Hiro thought she didn't know he wasn't sleeping.
Truth be told, she wasn't sleeping much herself.
Oh, she went through the motions all right; she put forth her cheerful customer-service demeanor at the cafe, she went about normal Aunt Cass business with a normal Aunt Cass smile plastered on her face, she sent Hiro to bed at eleven as she had for several years, and they both pretended he was actually going to sleep as they had for years, and once she was done with the day's accounting she made a clattering try-to-be-quiet show of going to bed herself.
Most night she cried until either sleep came or she was too tired for sleep or tears; sometimes - less often than she would have thought - she heard Hiro do the same. The first few times she'd gotten up and gone to him, but her tears only seemed to upset him more; a few nights of this and she instead tried for the Normal Aunt Cass facade.
She didn't want to worry him, and he cried less, but he slept less too.
It had been so much easier when he was a toddler and didn't understand his parents were gone for good, and she found herself struggling to remember how she'd handled Tadashi back then.
Tadashi.
She bit her cheek at the memory of his somber eyes when he first came to live with her - it was easier to remember him as a child somehow - bit down until she tasted blood, and when she turned and saw Hiro scurrying for the front door she gulped and beamed and pulled up her happy persona for him.
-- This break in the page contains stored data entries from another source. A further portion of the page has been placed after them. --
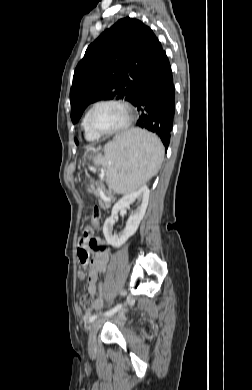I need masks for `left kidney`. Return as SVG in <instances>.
I'll list each match as a JSON object with an SVG mask.
<instances>
[{
    "label": "left kidney",
    "mask_w": 252,
    "mask_h": 390,
    "mask_svg": "<svg viewBox=\"0 0 252 390\" xmlns=\"http://www.w3.org/2000/svg\"><path fill=\"white\" fill-rule=\"evenodd\" d=\"M149 189L147 186H142L137 191L132 192L123 198H121L112 208L111 216L105 220L103 226V234L108 244L113 247L119 248L122 246L129 237H131L143 219L149 200ZM138 201L136 210L131 212L124 230L119 234L113 233V226L115 224V217L121 209L129 208V206Z\"/></svg>",
    "instance_id": "obj_1"
}]
</instances>
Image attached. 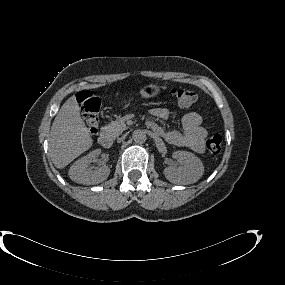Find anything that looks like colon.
Returning a JSON list of instances; mask_svg holds the SVG:
<instances>
[{
	"instance_id": "5ec220e1",
	"label": "colon",
	"mask_w": 285,
	"mask_h": 285,
	"mask_svg": "<svg viewBox=\"0 0 285 285\" xmlns=\"http://www.w3.org/2000/svg\"><path fill=\"white\" fill-rule=\"evenodd\" d=\"M171 95L176 99L181 107H189L195 104L198 96L195 91L186 88H172ZM77 100L81 106V110L89 131L92 134L98 132L99 129V109L100 100L90 91H81ZM206 147L212 154H218L222 147V137L219 134L211 136L207 142Z\"/></svg>"
}]
</instances>
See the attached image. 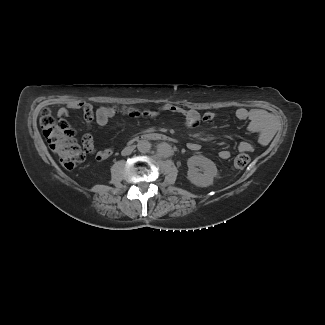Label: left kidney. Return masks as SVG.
<instances>
[{
    "label": "left kidney",
    "instance_id": "1",
    "mask_svg": "<svg viewBox=\"0 0 325 325\" xmlns=\"http://www.w3.org/2000/svg\"><path fill=\"white\" fill-rule=\"evenodd\" d=\"M188 180L198 187H208L218 177V169L213 161L202 156L194 155L187 160Z\"/></svg>",
    "mask_w": 325,
    "mask_h": 325
}]
</instances>
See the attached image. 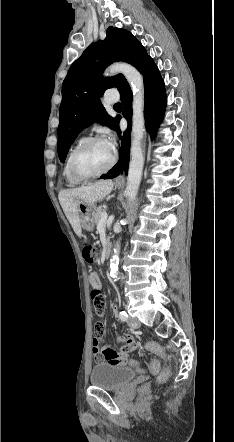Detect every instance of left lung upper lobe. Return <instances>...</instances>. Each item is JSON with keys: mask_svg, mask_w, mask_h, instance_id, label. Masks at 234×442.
I'll use <instances>...</instances> for the list:
<instances>
[{"mask_svg": "<svg viewBox=\"0 0 234 442\" xmlns=\"http://www.w3.org/2000/svg\"><path fill=\"white\" fill-rule=\"evenodd\" d=\"M146 50L128 31L109 27L104 41L91 44L70 67L62 85L58 126V155L61 162L80 131L100 121L118 131V117L112 118L100 102L104 91L127 85L122 74L104 78L103 70L115 61H125L139 71L146 59Z\"/></svg>", "mask_w": 234, "mask_h": 442, "instance_id": "left-lung-upper-lobe-1", "label": "left lung upper lobe"}]
</instances>
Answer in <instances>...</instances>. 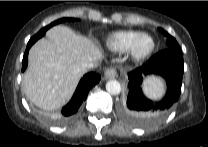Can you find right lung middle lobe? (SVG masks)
<instances>
[{
  "mask_svg": "<svg viewBox=\"0 0 208 147\" xmlns=\"http://www.w3.org/2000/svg\"><path fill=\"white\" fill-rule=\"evenodd\" d=\"M77 19H74V18H61V19H58L54 22H52L51 24H49L48 26L42 28L36 35H44L45 32L52 26L56 25V24H59V23H62V22H65V21H75Z\"/></svg>",
  "mask_w": 208,
  "mask_h": 147,
  "instance_id": "dd1d6c3e",
  "label": "right lung middle lobe"
}]
</instances>
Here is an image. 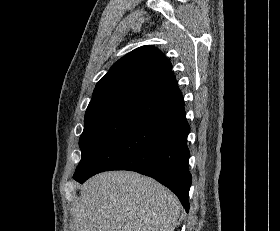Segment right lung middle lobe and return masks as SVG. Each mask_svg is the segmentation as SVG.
<instances>
[{
  "mask_svg": "<svg viewBox=\"0 0 280 231\" xmlns=\"http://www.w3.org/2000/svg\"><path fill=\"white\" fill-rule=\"evenodd\" d=\"M135 124V121L123 118L85 119L79 140L81 161L73 177L80 174L107 144Z\"/></svg>",
  "mask_w": 280,
  "mask_h": 231,
  "instance_id": "right-lung-middle-lobe-1",
  "label": "right lung middle lobe"
}]
</instances>
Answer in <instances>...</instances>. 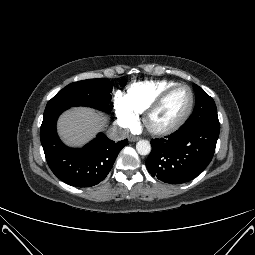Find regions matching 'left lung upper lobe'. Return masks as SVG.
Wrapping results in <instances>:
<instances>
[{"mask_svg": "<svg viewBox=\"0 0 255 255\" xmlns=\"http://www.w3.org/2000/svg\"><path fill=\"white\" fill-rule=\"evenodd\" d=\"M196 93V106L192 115L182 128H191L206 125L219 126L216 105L214 100L205 93L198 85H193Z\"/></svg>", "mask_w": 255, "mask_h": 255, "instance_id": "left-lung-upper-lobe-1", "label": "left lung upper lobe"}]
</instances>
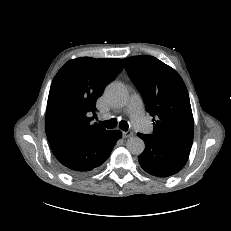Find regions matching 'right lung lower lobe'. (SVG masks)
Here are the masks:
<instances>
[{"label":"right lung lower lobe","instance_id":"obj_1","mask_svg":"<svg viewBox=\"0 0 231 231\" xmlns=\"http://www.w3.org/2000/svg\"><path fill=\"white\" fill-rule=\"evenodd\" d=\"M121 136L119 130H106L90 137L52 142L50 146L67 173L80 175L102 165Z\"/></svg>","mask_w":231,"mask_h":231}]
</instances>
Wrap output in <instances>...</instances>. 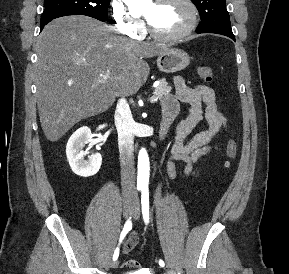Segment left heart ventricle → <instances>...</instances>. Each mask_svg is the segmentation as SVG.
Instances as JSON below:
<instances>
[{
    "label": "left heart ventricle",
    "instance_id": "obj_1",
    "mask_svg": "<svg viewBox=\"0 0 289 274\" xmlns=\"http://www.w3.org/2000/svg\"><path fill=\"white\" fill-rule=\"evenodd\" d=\"M153 28L162 34L183 30L190 20V11L182 0H169L161 4L150 3L143 12Z\"/></svg>",
    "mask_w": 289,
    "mask_h": 274
}]
</instances>
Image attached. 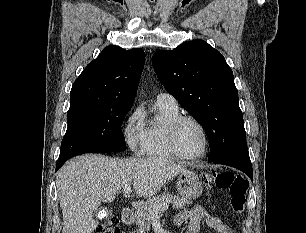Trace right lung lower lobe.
Here are the masks:
<instances>
[{
	"instance_id": "98d812e1",
	"label": "right lung lower lobe",
	"mask_w": 306,
	"mask_h": 233,
	"mask_svg": "<svg viewBox=\"0 0 306 233\" xmlns=\"http://www.w3.org/2000/svg\"><path fill=\"white\" fill-rule=\"evenodd\" d=\"M68 160V159H67ZM67 160H63V161H58L56 164V171L67 161Z\"/></svg>"
}]
</instances>
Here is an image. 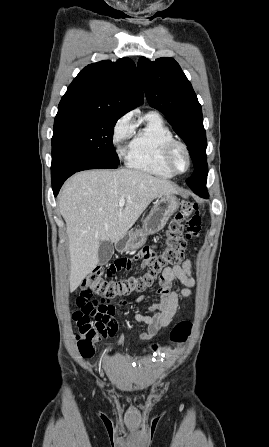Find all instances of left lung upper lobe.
Instances as JSON below:
<instances>
[{
  "label": "left lung upper lobe",
  "instance_id": "1",
  "mask_svg": "<svg viewBox=\"0 0 269 447\" xmlns=\"http://www.w3.org/2000/svg\"><path fill=\"white\" fill-rule=\"evenodd\" d=\"M138 71L151 107L162 112L183 139L195 167L186 180L191 189L205 187L208 165L206 132L200 103L179 64L169 57L151 62L141 57Z\"/></svg>",
  "mask_w": 269,
  "mask_h": 447
}]
</instances>
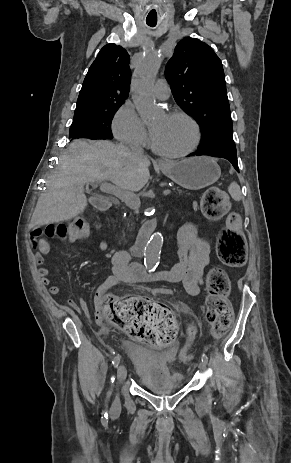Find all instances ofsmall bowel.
Segmentation results:
<instances>
[{
	"label": "small bowel",
	"mask_w": 291,
	"mask_h": 463,
	"mask_svg": "<svg viewBox=\"0 0 291 463\" xmlns=\"http://www.w3.org/2000/svg\"><path fill=\"white\" fill-rule=\"evenodd\" d=\"M33 244L37 249L36 264L39 267L38 273L41 282L44 285L50 284L48 268L43 266L45 258L50 254L51 247L45 238L39 233L34 234ZM63 240L73 241L70 238ZM99 249L105 254H109V246L106 239L99 241ZM210 246L209 243L197 236V230L193 225H184L178 233V262L170 269L150 274L146 276L145 268L132 260L128 251L119 250L112 253V274L106 278L101 289L110 288L119 283H137L164 281L168 283H182L185 290L190 295H197L203 285V272L209 264ZM49 292L53 295H59L61 288L57 285H51ZM69 305L77 313L83 314L90 320V311L87 303L80 299L79 301L69 300ZM96 313L94 321L96 324L101 323L99 311V299H95Z\"/></svg>",
	"instance_id": "1"
}]
</instances>
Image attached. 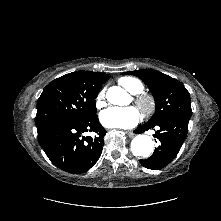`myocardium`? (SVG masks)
Returning a JSON list of instances; mask_svg holds the SVG:
<instances>
[{"label": "myocardium", "instance_id": "myocardium-1", "mask_svg": "<svg viewBox=\"0 0 221 221\" xmlns=\"http://www.w3.org/2000/svg\"><path fill=\"white\" fill-rule=\"evenodd\" d=\"M135 103L141 109L144 115L150 116L155 112L156 102L150 94H140L135 98Z\"/></svg>", "mask_w": 221, "mask_h": 221}]
</instances>
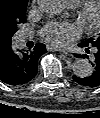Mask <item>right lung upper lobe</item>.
Here are the masks:
<instances>
[{
	"label": "right lung upper lobe",
	"mask_w": 100,
	"mask_h": 118,
	"mask_svg": "<svg viewBox=\"0 0 100 118\" xmlns=\"http://www.w3.org/2000/svg\"><path fill=\"white\" fill-rule=\"evenodd\" d=\"M28 0H0V51L11 46V37L17 25L23 22L20 14Z\"/></svg>",
	"instance_id": "cb5924a9"
}]
</instances>
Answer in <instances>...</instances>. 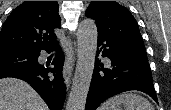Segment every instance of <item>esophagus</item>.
<instances>
[{
  "label": "esophagus",
  "instance_id": "esophagus-1",
  "mask_svg": "<svg viewBox=\"0 0 171 110\" xmlns=\"http://www.w3.org/2000/svg\"><path fill=\"white\" fill-rule=\"evenodd\" d=\"M74 61H75L74 49L72 47L71 40H68V56L65 60V63L63 66V72H62L63 78L65 80V84L67 87H69L71 83Z\"/></svg>",
  "mask_w": 171,
  "mask_h": 110
}]
</instances>
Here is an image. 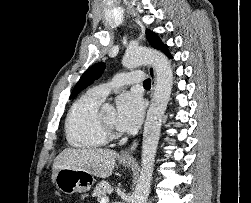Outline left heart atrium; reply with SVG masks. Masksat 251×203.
Masks as SVG:
<instances>
[{
	"label": "left heart atrium",
	"mask_w": 251,
	"mask_h": 203,
	"mask_svg": "<svg viewBox=\"0 0 251 203\" xmlns=\"http://www.w3.org/2000/svg\"><path fill=\"white\" fill-rule=\"evenodd\" d=\"M143 114L144 104L139 95L126 92L117 98L115 125L118 130L135 131L142 122Z\"/></svg>",
	"instance_id": "39dd6f15"
}]
</instances>
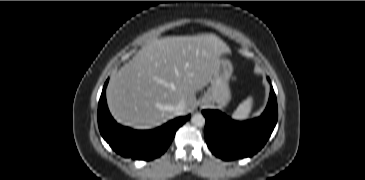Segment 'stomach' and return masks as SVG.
<instances>
[{
  "label": "stomach",
  "mask_w": 365,
  "mask_h": 180,
  "mask_svg": "<svg viewBox=\"0 0 365 180\" xmlns=\"http://www.w3.org/2000/svg\"><path fill=\"white\" fill-rule=\"evenodd\" d=\"M233 73L232 63L225 58H219L210 85L202 100L206 103H216L224 108L231 99L229 80Z\"/></svg>",
  "instance_id": "stomach-1"
}]
</instances>
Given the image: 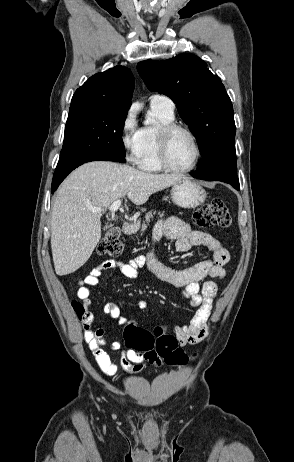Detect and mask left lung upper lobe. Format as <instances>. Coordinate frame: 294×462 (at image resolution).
<instances>
[{
  "instance_id": "obj_1",
  "label": "left lung upper lobe",
  "mask_w": 294,
  "mask_h": 462,
  "mask_svg": "<svg viewBox=\"0 0 294 462\" xmlns=\"http://www.w3.org/2000/svg\"><path fill=\"white\" fill-rule=\"evenodd\" d=\"M137 70L151 91L170 97L196 136L202 156L235 151L233 106L220 78L199 57L181 54L139 62Z\"/></svg>"
}]
</instances>
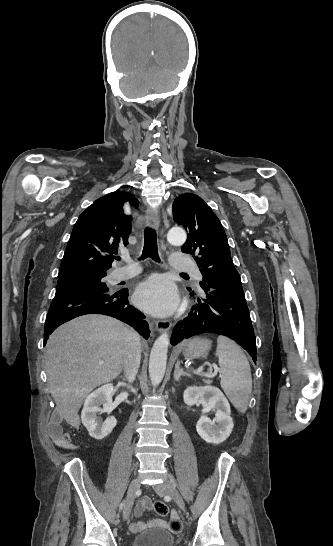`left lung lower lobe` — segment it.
I'll use <instances>...</instances> for the list:
<instances>
[{"label": "left lung lower lobe", "mask_w": 333, "mask_h": 546, "mask_svg": "<svg viewBox=\"0 0 333 546\" xmlns=\"http://www.w3.org/2000/svg\"><path fill=\"white\" fill-rule=\"evenodd\" d=\"M197 303L175 326L171 344L203 333L227 336L241 345L256 362V340L243 289L202 288Z\"/></svg>", "instance_id": "left-lung-lower-lobe-1"}]
</instances>
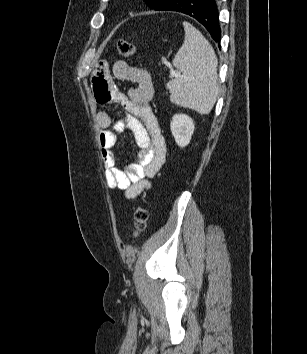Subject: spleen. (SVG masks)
Masks as SVG:
<instances>
[{
	"mask_svg": "<svg viewBox=\"0 0 307 354\" xmlns=\"http://www.w3.org/2000/svg\"><path fill=\"white\" fill-rule=\"evenodd\" d=\"M183 26L184 43L173 59V65L182 74L166 85L171 93L170 101L200 114H208L218 96V60L200 31L187 22Z\"/></svg>",
	"mask_w": 307,
	"mask_h": 354,
	"instance_id": "1",
	"label": "spleen"
}]
</instances>
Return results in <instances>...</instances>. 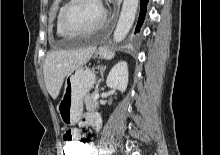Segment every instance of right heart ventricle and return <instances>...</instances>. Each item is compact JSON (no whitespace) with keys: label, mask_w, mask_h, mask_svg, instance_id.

Hiro was going out, Hiro was going to school, Hiro was going to pull forward - and for Hiro and Tadashi, she could too.
That night, her happy facade wasn't such a facade. They were going to be okay.
Silent darkness still brought tears, but the pain wasn't so sharp.
They were going to be okay.
A few nights later she was finally sleeping until a soft wail from the next room woke her.
"I'm sorry, I'm sorry, I'm so so sorry-"
The sound was muffled then - Hiro was trying to stifle himself for her sake, she realized as she rose and shrugged into her bathrobe.
As she reached Hiro's door another voice drifted from the boy's room, low soft tones murmuring gently.
"It is all right, Hiro."
A friend from school, she decided. A counselor or a professor or a fellow student Hiro had called to talk to.
Well, that was something, and whoever it was seemed eager to assure Hiro they weren't upset over such a late call.
"I just- I wasn't thinking- I..." Hiro's next words were muffled again, but the slightly distorted voice was still audible and reassuring.
Cass leaned lightly against the door, taking in the soothing tones herself; before long it sounded like Hiro had managed to fall asleep, and she returned to her own room.
He was brighter the next morning, aglow with determination as he ate his breakfast (when had he last eaten like that?), and she was heartened to learn he intended to head out with Tadashi's friends.
Hiro was getting his sparkle back, his gestures and tone so much like Tadashi she found herself biting her cheek again as she spotted him running across the street.
It was tempting to call after him and hold him close, to keep him there forever.
She settled for an early closure and one of Tadashi's favorite movies instead, and to her own surprise she found herself smiling at the memory of his reactions even as tears welled.
Hiro was despondent the next day, and days after that.
Cass was angry.
Callaghan's arrest and involvement in the fire was big news, inescapable in news feeds and television and radio and the conversations of her customers, though at least most had enough grace to keep it to a minimum around her.
Even with all of that turned off and customers gone for the day it boiled in her. Her baby had trusted that man, had looked up to him, had talked endlessly about him over the dinner table and now he was gone at the hands of his idol, one of her babies was dead and the other had his hard work turned into both the motivation for his brother's murder and a tool of destruction. For days after her smile was brittle as she served customers, hands trembling as she wrote out her acounts or stacked dishes, shaken at the reopened wound and biting her cheeks raw.
Hiro at least stayed close now instead of holed up in his room; he no longer broke down further or retreated into a glassy-eyed shell, and his oddly peaceful smile through his own grayness conjured up memories of Tadashi in ways that soothed as much as they stung. It was easier to lean on each other, and that made everything easier, and by the time he decided to moved into a dorm proper she was ready for it despite the empty room that shouldn't have been so vacant.
He came by daily with Tadashi's friends - his friends now, and she was forever grateful to them - and their lively chatter bolstered her along with quiet nights on the phone with Hiro.
Nights were still the most difficult, but she persevered.
She found her equilibrium again, enough that she could handle it when he spent several days without visiting; she remembered Tadashi doing the same, and this time she smiled instead of biting her cheek.
And when he appeared a few days later with the large, puffy robot she'd spotted in the cafe once or twice - Tadashi's last creation according to Hiro - she watched the robot's recording and then held onto both Hiro and the robot with a wistful, watery smile until Hiro pulled away to run upstairs.
"Are you satisfied with your care?" the robot asked as Hiro vanished into his old room; she recognized the voice from so many nights ago and started to ask, but instead nodded once.
"Yeah. Just keep taking care of him."
The robot nodded as if this was never in question, and when Hiro returned they spent the night piled on the couch with another of Tadashi's movies.